What this task involves:
Run through the records and, wherever a line holds the word "current", return that line.

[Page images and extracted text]
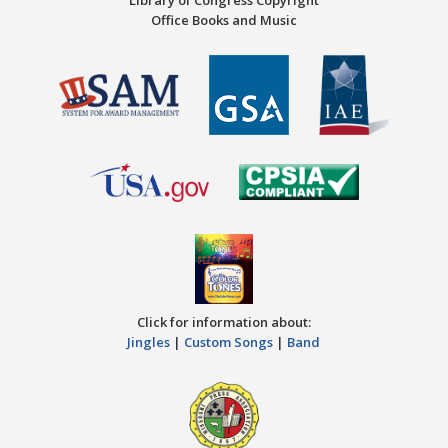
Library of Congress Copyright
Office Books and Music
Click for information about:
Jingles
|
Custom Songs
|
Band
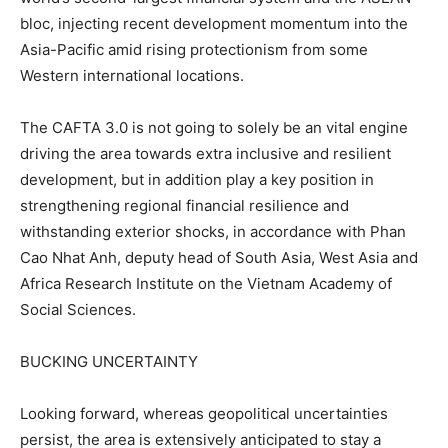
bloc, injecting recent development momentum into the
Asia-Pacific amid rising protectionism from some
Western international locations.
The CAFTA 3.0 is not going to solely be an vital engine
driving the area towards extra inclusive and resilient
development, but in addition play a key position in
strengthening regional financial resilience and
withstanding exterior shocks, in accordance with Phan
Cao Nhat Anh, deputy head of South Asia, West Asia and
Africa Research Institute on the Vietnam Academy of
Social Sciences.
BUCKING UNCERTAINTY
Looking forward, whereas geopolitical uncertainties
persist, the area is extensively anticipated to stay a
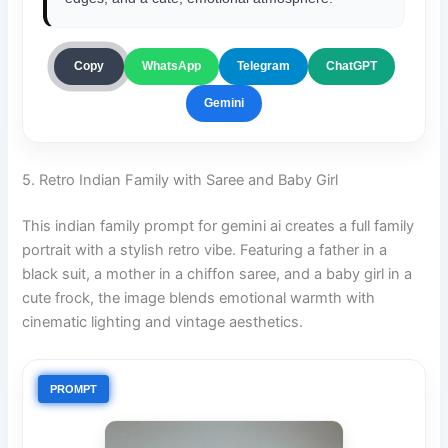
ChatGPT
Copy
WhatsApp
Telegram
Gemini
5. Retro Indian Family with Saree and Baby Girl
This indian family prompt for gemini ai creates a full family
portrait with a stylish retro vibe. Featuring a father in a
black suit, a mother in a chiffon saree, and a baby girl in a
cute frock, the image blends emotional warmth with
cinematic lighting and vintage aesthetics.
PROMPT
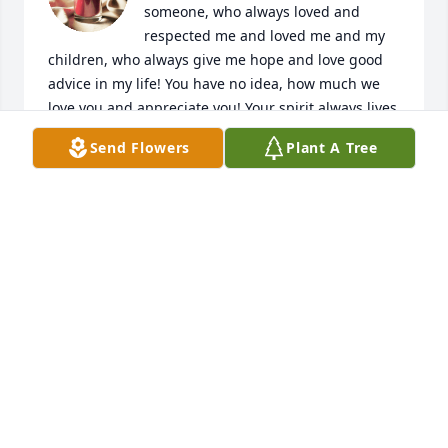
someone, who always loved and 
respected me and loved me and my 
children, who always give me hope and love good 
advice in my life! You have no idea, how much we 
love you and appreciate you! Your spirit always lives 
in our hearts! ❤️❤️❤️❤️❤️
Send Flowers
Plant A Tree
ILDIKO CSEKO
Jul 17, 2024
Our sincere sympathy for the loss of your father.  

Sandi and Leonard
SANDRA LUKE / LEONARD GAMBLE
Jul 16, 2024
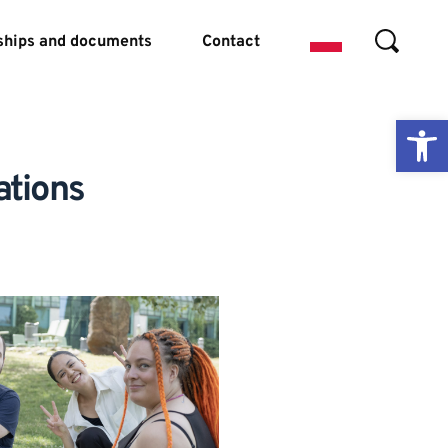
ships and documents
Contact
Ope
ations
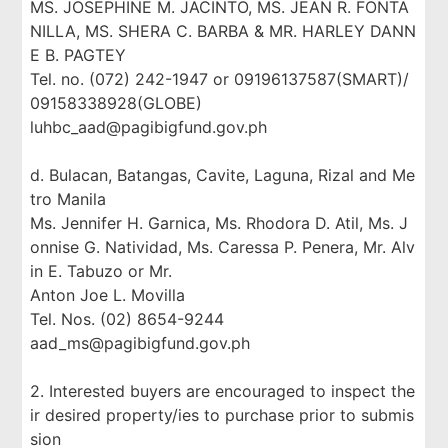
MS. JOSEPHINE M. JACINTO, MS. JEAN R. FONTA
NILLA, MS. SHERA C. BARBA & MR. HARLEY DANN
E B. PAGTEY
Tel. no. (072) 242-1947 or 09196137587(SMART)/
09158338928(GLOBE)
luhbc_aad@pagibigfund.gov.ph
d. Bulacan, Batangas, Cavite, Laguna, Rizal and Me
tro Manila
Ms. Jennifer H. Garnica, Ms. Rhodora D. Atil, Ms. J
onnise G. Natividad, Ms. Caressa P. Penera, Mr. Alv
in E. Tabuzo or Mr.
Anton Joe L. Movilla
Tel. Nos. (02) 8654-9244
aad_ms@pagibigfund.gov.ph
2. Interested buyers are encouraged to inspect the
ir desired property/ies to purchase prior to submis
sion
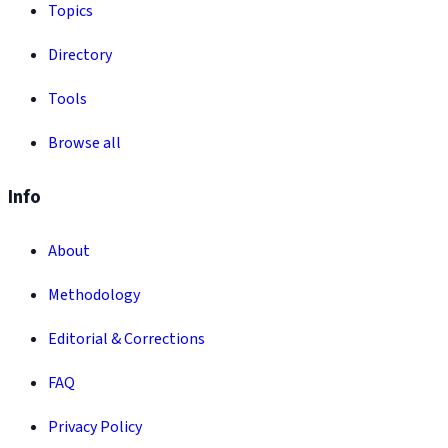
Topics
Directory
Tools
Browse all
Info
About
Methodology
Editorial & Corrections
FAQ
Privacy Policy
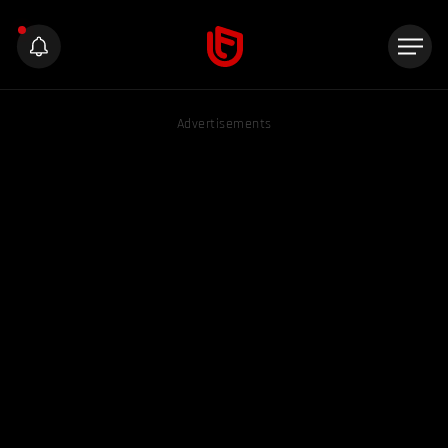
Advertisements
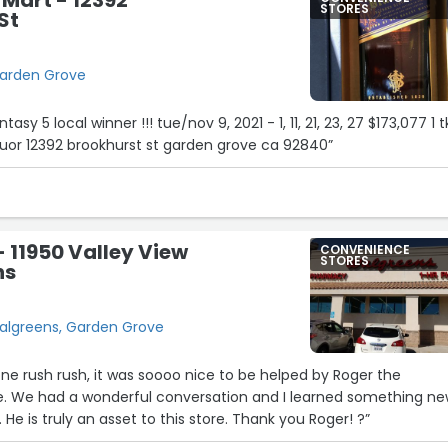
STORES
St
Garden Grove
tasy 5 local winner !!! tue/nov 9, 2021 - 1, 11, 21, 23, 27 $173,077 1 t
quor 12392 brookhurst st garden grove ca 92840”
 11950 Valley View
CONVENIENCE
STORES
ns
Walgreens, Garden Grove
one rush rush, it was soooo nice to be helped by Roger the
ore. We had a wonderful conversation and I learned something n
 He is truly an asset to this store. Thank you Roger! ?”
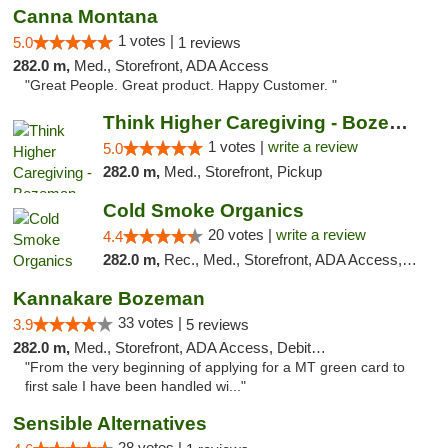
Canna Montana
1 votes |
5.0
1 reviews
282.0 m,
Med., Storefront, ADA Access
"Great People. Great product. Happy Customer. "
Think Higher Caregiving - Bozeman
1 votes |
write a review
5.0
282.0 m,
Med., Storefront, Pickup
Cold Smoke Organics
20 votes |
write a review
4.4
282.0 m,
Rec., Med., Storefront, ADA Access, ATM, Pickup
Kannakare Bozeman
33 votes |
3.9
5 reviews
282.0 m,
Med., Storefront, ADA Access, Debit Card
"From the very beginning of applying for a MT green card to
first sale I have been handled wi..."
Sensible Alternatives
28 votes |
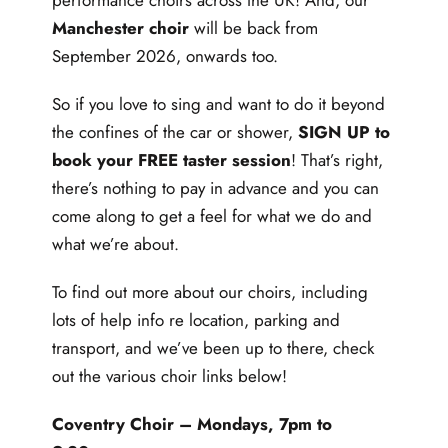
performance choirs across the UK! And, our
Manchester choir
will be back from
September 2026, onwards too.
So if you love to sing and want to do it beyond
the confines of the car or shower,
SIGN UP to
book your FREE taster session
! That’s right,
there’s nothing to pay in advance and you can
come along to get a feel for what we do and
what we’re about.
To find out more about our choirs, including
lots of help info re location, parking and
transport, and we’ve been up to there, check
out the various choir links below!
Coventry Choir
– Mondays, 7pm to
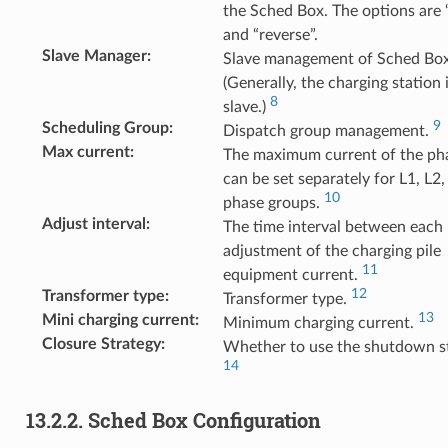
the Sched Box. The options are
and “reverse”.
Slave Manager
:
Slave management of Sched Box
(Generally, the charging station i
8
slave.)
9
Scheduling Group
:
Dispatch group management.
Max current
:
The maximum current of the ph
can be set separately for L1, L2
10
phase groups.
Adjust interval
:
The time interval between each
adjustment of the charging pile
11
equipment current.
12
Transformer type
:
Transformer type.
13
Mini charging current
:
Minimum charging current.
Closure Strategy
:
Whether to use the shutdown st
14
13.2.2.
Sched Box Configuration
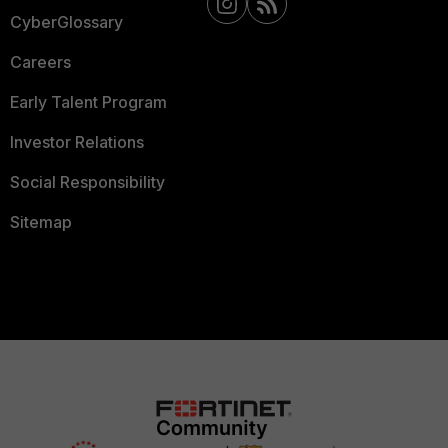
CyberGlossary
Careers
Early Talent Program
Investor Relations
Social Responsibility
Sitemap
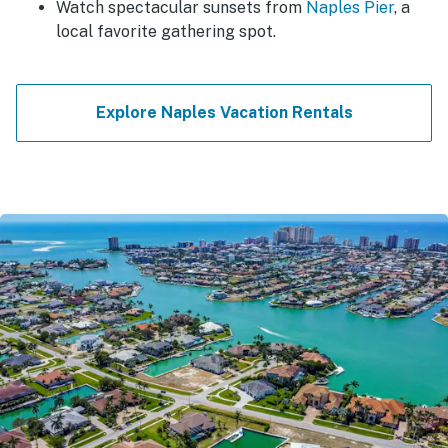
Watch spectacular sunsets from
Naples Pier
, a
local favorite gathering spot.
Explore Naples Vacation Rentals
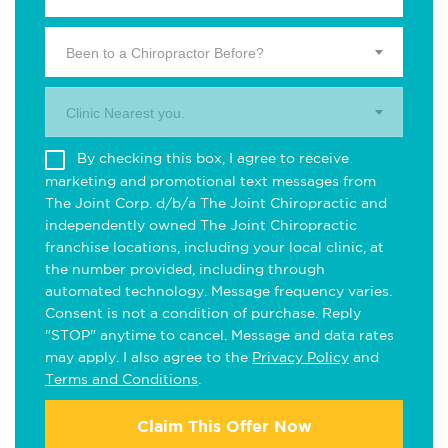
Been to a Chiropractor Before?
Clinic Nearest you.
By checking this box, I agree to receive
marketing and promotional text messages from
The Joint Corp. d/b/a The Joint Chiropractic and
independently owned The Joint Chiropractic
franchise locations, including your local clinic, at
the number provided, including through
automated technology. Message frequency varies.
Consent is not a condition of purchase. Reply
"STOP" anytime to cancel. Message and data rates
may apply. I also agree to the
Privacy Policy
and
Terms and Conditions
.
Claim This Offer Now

Answer to this exercise:
Max current
The maximum current of the ph
equipment current.
Mini charging current
Minimum charging current.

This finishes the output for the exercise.